Fired when the agent creates a new plan.
agent.on('TasksAdded', (tasksList, allTasks) => {
// tasksList: the newly added tasks
// allTasks: all tasks in the planner (cumulative)
for (const [id, task] of Object.entries(allTasks)) {
console.log(`${task.status}: ${task.summary || task.description}`);
}
});
Payload:
| Parameter | Type | Description |
|---|---|---|
tasksList |
object |
The tasks that were just added |
allTasks |
object |
All tasks in the planner |
Each task object has the shape: { description: string, summary: string, status: 'planned' | 'ongoing' | 'completed' }
Fired when the agent breaks a task into smaller subtasks.
agent.on('SubTasksAdded', (parentTaskId, subTasksList, allTasks) => {
console.log(`Task ${parentTaskId} broken into subtasks:`, subTasksList);
});
Payload:
| Parameter | Type | Description |
|---|---|---|
parentTaskId |
string |
The ID of the parent task |
subTasksList |
object |
The subtasks that were added |
allTasks |
object |
All tasks in the planner |
Fired when a task or subtask changes status.
agent.on('TasksUpdated', (taskId, status, allTasks) => {
const icon = status === 'completed' ? '✅' : status === 'ongoing' ? '⏳' : '📝';
console.log(`${icon} Task ${taskId}: ${status}`);
});
Payload:
| Parameter | Type | Description |
|---|---|---|
taskId |
string |
The task ID (for subtasks: "parentId.subtaskId") |
status |
string |
New status: 'planned', 'ongoing', or 'completed' |
allTasks |
object |
All tasks in the planner |
Fired when the agent verifies that all tasks and subtasks are completed.
agent.on('TasksCompleted', (allTasks) => {
console.log('All tasks completed!', allTasks);
});
Fired when the agent clears the planner to start a new plan.
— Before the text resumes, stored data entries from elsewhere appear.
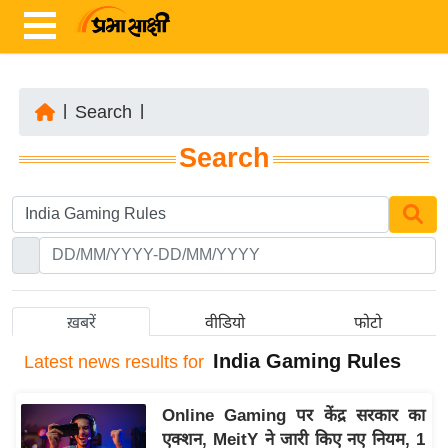
|
Search
|
ता
Search
ज़ा
ख
ब
र
रा
ष्ट्री
ख़बरें
वीडियो
फोटो
य
India Gaming Rules
Latest
news results for
अं
त
Online Gaming पर केंद्र सरकार का
र्रा
एक्शन, MeitY ने जारी किए नए नियम, 1
ष्ट्री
agent.on('TasksCleared', (allTasks) => {
console.log('Planner cleared');
});
| Event | Payload | When |
|---|---|---|
TasksAdded |
(tasksList, allTasks) |
Agent creates a new plan |
SubTasksAdded |
(parentTaskId, subTasksList, allTasks) |
Agent decomposes a task into subtasks |
TasksUpdated |
(taskId, status, allTasks) |
A task or subtask changes status |
TasksCompleted |
(allTasks) |
All tasks verified as completed |
TasksCleared |
(allTasks) |
Planner is reset for a new plan |
import { Agent, TAgentMode, TLLMEvent } from '@smythos/sdk';
import * as readline from 'readline';
const agent = new Agent({
name: 'Code Assistant',
behavior: 'You are a senior developer.',
model: 'gpt-4o',
mode: TAgentMode.PLANNER,
});
// Track planning events
agent.on('TasksAdded', (_, tasks) => {
console.log('\n📋 Plan:');
for (const [id, task] of Object.entries(tasks) as any) {
console.log(` 📝 ${task.summary || task.description}`);
}
});
agent.on('TasksUpdated', (taskId, status) => {
const icon = status === 'completed' ? '✅' : '⏳';
console.log(` ${icon} ${taskId}: ${status}`);
});
agent.on('TasksCompleted', () => {
console.log(' 🎉 All tasks completed!');
});
// Start a chat session
const chat = agent.chat({ persist: false });
const rl = readline.createInterface({
input: process.stdin,
output: process.stdout,
prompt: 'You: ',
});
chat.on(TLLMEvent.Content, (content) => {
process.stdout.write(content);
});
chat.on(TLLMEvent.End, () => {
console.log('\n');
rl.prompt();
});
rl.on('line', (input) => {
chat.prompt(input).stream();
});
rl.prompt();
Planner mode pairs naturally with Worker mode. The agent plans the work and dispatches complex subtasks to background workers:
const agent = new Agent({
name: 'Research Assistant',
model: 'gpt-4o',
mode: [TAgentMode.PLANNER, TAgentMode.WORKER],
});
See the Combined Example for a full implementation.